- [INSTRUCTIONS TO FOLLOW] Below are the entries; count how many lines contain the word "divider" and reply with that number alone.
--- --- ---
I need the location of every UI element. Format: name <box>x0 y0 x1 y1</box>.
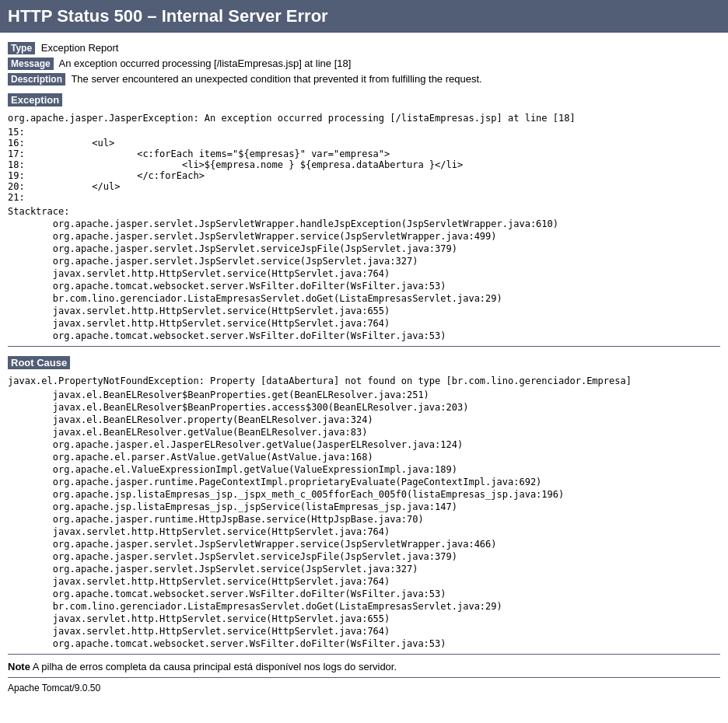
exception-text: org.apache.jasper.JasperException: An ex… <box>8 113 720 124</box>
root-cause-line: org.apache.jasper.runtime.HttpJspBase.se… <box>8 514 720 525</box>
root-cause-line: javax.el.BeanELResolver.property(BeanELR… <box>8 414 720 425</box>
root-cause-text: javax.el.PropertyNotFoundException: Prop… <box>8 375 720 386</box>
root-cause-line: org.apache.tomcat.websocket.server.WsFil… <box>8 589 720 599</box>
root-cause-line: org.apache.jasper.servlet.JspServlet.ser… <box>8 564 720 575</box>
stacktrace-line: javax.servlet.http.HttpServlet.service(H… <box>8 268 720 279</box>
stacktrace-line: javax.servlet.http.HttpServlet.service(H… <box>8 318 720 329</box>
stacktrace-line: org.apache.tomcat.websocket.server.WsFil… <box>8 281 720 292</box>
root-cause-line: javax.servlet.http.HttpServlet.service(H… <box>8 576 720 587</box>
stacktrace-line: org.apache.jasper.servlet.JspServletWrap… <box>8 231 720 242</box>
root-cause-line: org.apache.jasper.servlet.JspServlet.ser… <box>8 551 720 562</box>
stacktrace-line: org.apache.jasper.servlet.JspServlet.ser… <box>8 243 720 254</box>
stacktrace-line: org.apache.jasper.servlet.JspServlet.ser… <box>8 256 720 267</box>
divider-1 <box>8 346 720 347</box>
apache-info: Apache Tomcat/9.0.50 <box>8 683 720 693</box>
root-cause-line: org.apache.jasper.servlet.JspServletWrap… <box>8 539 720 550</box>
stacktrace-section: Stacktrace: org.apache.jasper.servlet.Js… <box>8 206 720 341</box>
root-cause-line: javax.servlet.http.HttpServlet.service(H… <box>8 613 720 624</box>
root-cause-line: org.apache.tomcat.websocket.server.WsFil… <box>8 638 720 649</box>
description-value: The server encountered an unexpected con… <box>71 73 481 85</box>
root-cause-line: org.apache.jasper.el.JasperELResolver.ge… <box>8 439 720 450</box>
message-line: Message An exception occurred processing… <box>8 58 720 70</box>
root-cause-lines: javax.el.BeanELResolver$BeanProperties.g… <box>8 389 720 649</box>
code-lines: 15: 16: <ul> 17: <c:forEach items="${emp… <box>8 127 720 203</box>
root-cause-line: javax.servlet.http.HttpServlet.service(H… <box>8 526 720 537</box>
exception-section: Exception org.apache.jasper.JasperExcept… <box>8 89 720 203</box>
stacktrace-line: javax.servlet.http.HttpServlet.service(H… <box>8 306 720 316</box>
message-value: An exception occurred processing [/lista… <box>59 58 352 69</box>
page-title: HTTP Status 500 – Internal Server Error <box>8 6 328 26</box>
root-cause-section: Root Cause javax.el.PropertyNotFoundExce… <box>8 351 720 649</box>
stacktrace-line: br.com.lino.gerenciador.ListaEmpresasSer… <box>8 293 720 304</box>
divider-2 <box>8 654 720 655</box>
root-cause-line: org.apache.jsp.listaEmpresas_jsp._jspSer… <box>8 501 720 512</box>
stacktrace-lines: org.apache.jasper.servlet.JspServletWrap… <box>8 218 720 341</box>
root-cause-line: org.apache.el.parser.AstValue.getValue(A… <box>8 452 720 463</box>
divider-3 <box>8 677 720 678</box>
root-cause-line: org.apache.jasper.runtime.PageContextImp… <box>8 477 720 487</box>
note-line: Note A pilha de erros completa da causa … <box>8 661 720 672</box>
note-value: A pilha de erros completa da causa princ… <box>33 661 397 672</box>
stacktrace-line: org.apache.tomcat.websocket.server.WsFil… <box>8 330 720 341</box>
root-cause-line: javax.servlet.http.HttpServlet.service(H… <box>8 626 720 637</box>
description-label: Description <box>8 73 65 86</box>
type-label: Type <box>8 42 35 54</box>
description-line: Description The server encountered an un… <box>8 73 720 86</box>
root-cause-line: br.com.lino.gerenciador.ListaEmpresasSer… <box>8 601 720 612</box>
stacktrace-line: org.apache.jasper.servlet.JspServletWrap… <box>8 218 720 229</box>
stacktrace-label: Stacktrace: <box>8 206 720 217</box>
root-cause-label: Root Cause <box>8 356 70 369</box>
root-cause-line: javax.el.BeanELResolver.getValue(BeanELR… <box>8 427 720 438</box>
type-line: Type Exception Report <box>8 42 720 54</box>
root-cause-line: org.apache.jsp.listaEmpresas_jsp._jspx_m… <box>8 489 720 500</box>
note-label: Note <box>8 661 30 672</box>
root-cause-line: javax.el.BeanELResolver$BeanProperties.g… <box>8 389 720 400</box>
exception-label: Exception <box>8 93 62 107</box>
message-label: Message <box>8 58 54 70</box>
header-bar: HTTP Status 500 – Internal Server Error <box>0 0 728 33</box>
root-cause-line: org.apache.el.ValueExpressionImpl.getVal… <box>8 464 720 475</box>
type-value: Exception Report <box>41 42 119 54</box>
root-cause-line: javax.el.BeanELResolver$BeanProperties.a… <box>8 402 720 413</box>
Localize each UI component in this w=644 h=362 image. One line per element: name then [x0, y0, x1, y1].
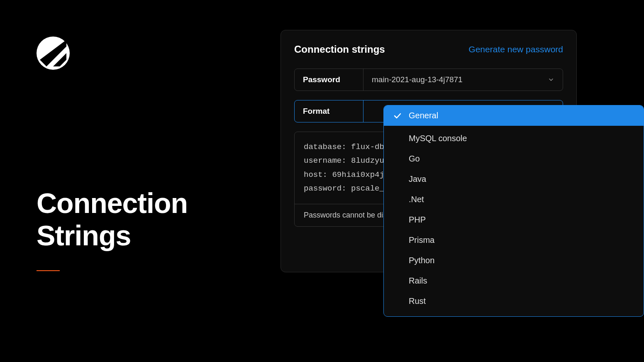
dropdown-item-php[interactable]: PHP: [384, 210, 644, 230]
dropdown-item-dotnet[interactable]: .Net: [384, 189, 644, 210]
panel-title: Connection strings: [294, 44, 385, 55]
password-field-row: Password main-2021-aug-13-4j7871: [294, 68, 563, 91]
dropdown-item-rust[interactable]: Rust: [384, 291, 644, 311]
dropdown-item-go[interactable]: Go: [384, 149, 644, 169]
dropdown-item-label: General: [409, 111, 438, 120]
format-dropdown: General MySQL console Go Java .Net PHP P…: [383, 105, 644, 317]
password-select[interactable]: main-2021-aug-13-4j7871: [363, 69, 563, 90]
dropdown-item-mysql-console[interactable]: MySQL console: [384, 128, 644, 149]
heading-line-2: Strings: [37, 219, 188, 252]
dropdown-item-python[interactable]: Python: [384, 250, 644, 271]
accent-divider: [37, 270, 60, 271]
brand-logo: [37, 37, 70, 70]
format-label: Format: [295, 100, 363, 122]
password-label: Password: [295, 69, 363, 90]
dropdown-item-java[interactable]: Java: [384, 169, 644, 189]
heading-line-1: Connection: [37, 187, 188, 219]
page-heading: Connection Strings: [37, 187, 188, 252]
panel-header: Connection strings Generate new password: [294, 44, 563, 55]
password-value: main-2021-aug-13-4j7871: [372, 75, 463, 84]
generate-password-link[interactable]: Generate new password: [468, 44, 563, 54]
chevron-down-icon: [548, 76, 554, 83]
dropdown-item-rails[interactable]: Rails: [384, 271, 644, 291]
dropdown-group: MySQL console Go Java .Net PHP Prisma Py…: [384, 126, 644, 316]
dropdown-item-general[interactable]: General: [384, 105, 644, 126]
check-icon: [393, 111, 402, 120]
dropdown-item-prisma[interactable]: Prisma: [384, 230, 644, 250]
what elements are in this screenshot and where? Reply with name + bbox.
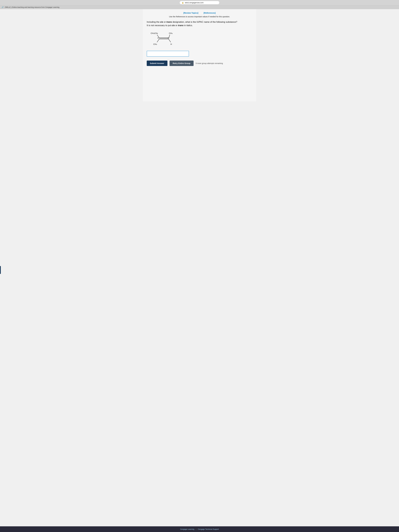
footer-divider: |	[196, 528, 196, 530]
h-label: H	[171, 43, 172, 45]
url-text: west.cengagenow.com	[185, 2, 204, 4]
sidebar-indicator	[0, 266, 1, 274]
trans-label: trans	[166, 21, 172, 23]
top-toolbar: [Review Topics] [References]	[147, 12, 252, 14]
trans-label-2: trans	[178, 24, 184, 27]
cengage-learning-link[interactable]: Cengage Learning	[180, 528, 194, 530]
submit-answer-button[interactable]: Submit Answer	[147, 61, 167, 66]
review-topics-link[interactable]: [Review Topics]	[184, 12, 198, 14]
ch3-top-label: CH₃	[169, 32, 173, 34]
question-text-part1: Including the	[147, 21, 160, 23]
tab-favicon: 🔗	[2, 6, 4, 8]
cengage-support-link[interactable]: Cengage Technical Support	[198, 528, 219, 530]
c-left-label: C	[158, 37, 159, 39]
tab-bar: 🔗 OWLv2 | Online teaching and learning r…	[0, 5, 399, 9]
chemical-structure: CH₃CH₂ CH₃ C C	[149, 30, 252, 48]
ch3ch2-label: CH₃CH₂	[151, 32, 158, 34]
buttons-area: Submit Answer Retry Entire Group 9 more …	[147, 61, 252, 66]
question-text-part3: designation, what is the IUPAC name of t…	[172, 21, 237, 23]
lock-icon: 🔒	[182, 2, 184, 4]
page-content: [Review Topics] [References] Use the Ref…	[143, 9, 256, 101]
attempts-remaining-text: 9 more group attempts remaining	[196, 62, 223, 64]
c-right-label: C	[168, 37, 169, 39]
cis-label-2: cis	[172, 24, 175, 27]
svg-line-5	[169, 39, 171, 42]
question-line2-or: or	[175, 24, 178, 27]
footer: Cengage Learning | Cengage Technical Sup…	[0, 526, 399, 532]
question-line2-end: in italics.	[184, 24, 193, 27]
address-bar: 🔒 west.cengagenow.com	[180, 1, 219, 4]
ch3-bottom-label: CH₃	[153, 43, 157, 45]
retry-entire-group-button[interactable]: Retry Entire Group	[170, 61, 194, 66]
molecule-svg: CH₃CH₂ CH₃ C C	[149, 30, 178, 48]
content-wrapper: [Review Topics] [References] Use the Ref…	[0, 9, 399, 526]
references-notice: Use the References to access important v…	[147, 16, 252, 18]
references-link[interactable]: [References]	[204, 12, 215, 14]
browser-chrome: 🔒 west.cengagenow.com	[0, 0, 399, 5]
answer-input-container	[147, 51, 252, 57]
answer-input[interactable]	[147, 51, 189, 57]
question-line2-part1: It is not necessary to put	[147, 24, 172, 27]
tab-label: OWLv2 | Online teaching and learning res…	[5, 6, 59, 8]
question-text: Including the cis or trans designation, …	[147, 20, 252, 27]
cis-label: cis	[160, 21, 163, 23]
question-text-part2: or	[163, 21, 166, 23]
svg-line-4	[157, 39, 159, 42]
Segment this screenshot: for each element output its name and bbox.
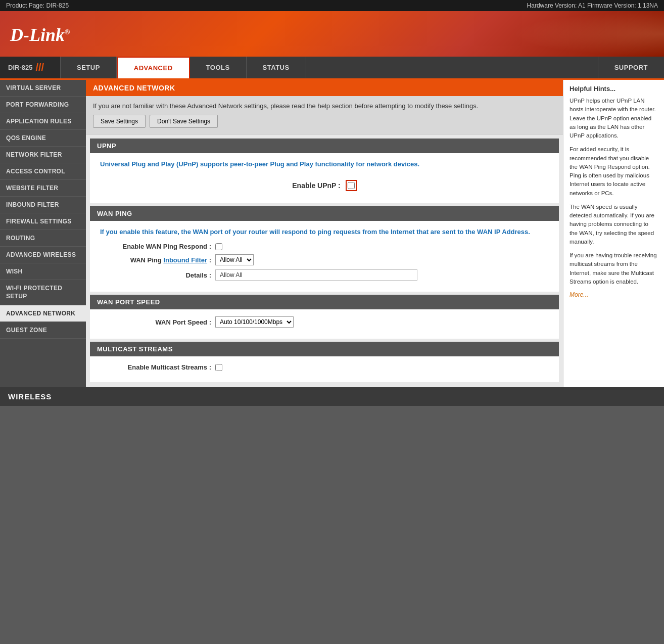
--- --- ---
- [EXPECTED ANSWER] 5